We played hide and seek a lot, with pouncing. I’d hide around a corner and then just as he was coming to get me I’d pounce on him and he’d tear off down the hall and turn around a corner, to wait and do the same to me. He’d bring you his rattle mouse if he wanted you to throw it, but he’d only bring it part of the way back before dropping it for you, always just out of reach. The stinker. And he loved to transport socks around the house. Folded, balled-up socks – he would carry them like they were kittens, and move a pile of them from one place to another. He always helped us change the sheets on the bed, by getting in between the layers and batting at them viciously. But when it was time for sleeping, he would make his rounds and make sure everyone got a little Tio time before they fell asleep.

I believe he loved all of us equally, but he really became Mom’s cat when I moved to the states. I wanted to take him with me so badly, but he was already a middle-aged cat who didn’t like change, and the immigration mess was hard enough to figure uot without worrying about bringing an animal across the border. Besides, I knew how much he meant to my mom and my brother, and it didn’t seem fair to hurt them and traumatize Tio, so I said goodbye and left the country. He always remembered me when I visited, though, sniffing me once to confirm my identity and then flopping over for the required belly rub. Seeing his connection with Mom every time I visited helped me feel better about leaving him. Those two shared a wavelength and it was special. He sat with her while she had her morning coffee, coming right up to her face for nuzzles and bonks and kisses. He splayed himself over anything she tried to read, begging for attention. We joked that he was asking “attention me!” and we did, always.
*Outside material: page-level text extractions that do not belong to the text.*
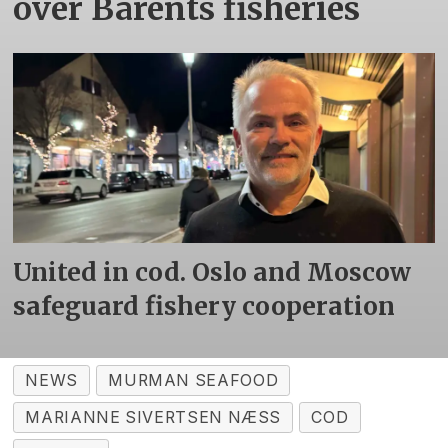
over Barents fisheries
United in cod. Oslo and Moscow
safeguard fishery cooperation
NEWS
MURMAN SEAFOOD
MARIANNE SIVERTSEN NÆSS
COD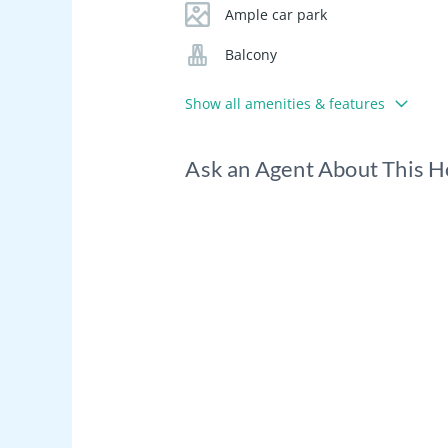
Ample car park
Balcony
Show all amenities & features
Ask an Agent About This 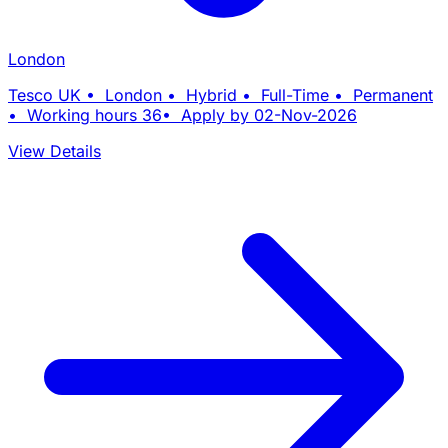
London
Tesco UK • London • Hybrid • Full-Time • Permanent
• Working hours 36• Apply by 02-Nov-2026
View Details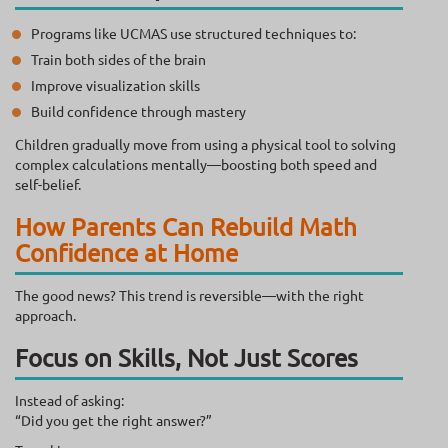
Programs like UCMAS use structured techniques to:
Train both sides of the brain
Improve visualization skills
Build confidence through mastery
Children gradually move from using a physical tool to solving
complex calculations mentally—boosting both speed and
self-belief.
How Parents Can Rebuild Math
Confidence at Home
The good news? This trend is reversible—with the right
approach.
Focus on Skills, Not Just Scores
Instead of asking:
“Did you get the right answer?”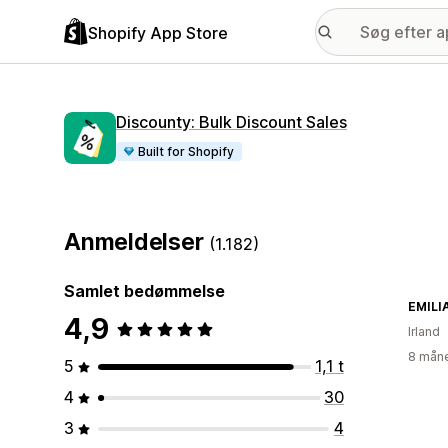
Shopify App Store
Discounty: Bulk Discount Sales
Built for Shopify
Anmeldelser
(1.182)
Samlet bedømmelse
EMILI
4,9
Irland
8 måne
5
1,1 t
4
30
3
4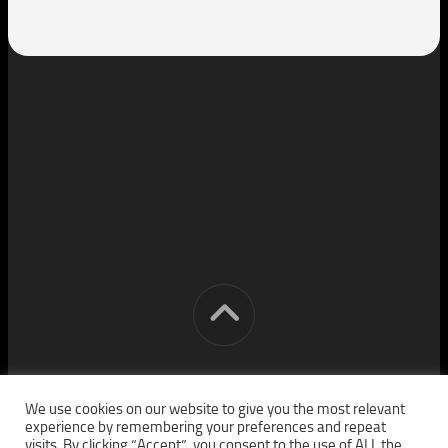
[cm] crocon media © 2026. All Rights Reserved.
We use cookies on our website to give you the most relevant
experience by remembering your preferences and repeat
visits. By clicking “Accept”, you consent to the use of ALL the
He would have been 12 years old this fall. He had a seizure last year, and recovered, but he was never the same. He had some digestive issues, and he was always sick and seemed to be in pain. They couldn’t find anything wrong with him, and it wasn’t fair to let him keep on fighting through misery so he could have those few moments of love in between. It was a hard and brave decision for Mom to make on her own, and I think she did the right thing. It’s very hard on me that I didn’t get to say goodbye, but life isn’t always fair that way.

I’ll miss you, Tio. I hope you get to be a goalie on one of heaven’s cat hockey teams. I’m going to give Animal, Mojo, and Horton a can of tuna – the good stuff – in your honor.

5 thoughts on “Tio

  1. Anonymous

    I’m so sorry for your loss Jen. Tio sounds like he was a great cat and great member of the family!

    Reply
  2. Mrs. Loudshoes

    I found your blog on The Straight Dope….that was a lovely post. Every cat should be as loved as Tio; it sounds like he was a terrific cat. I’m sorry for your loss.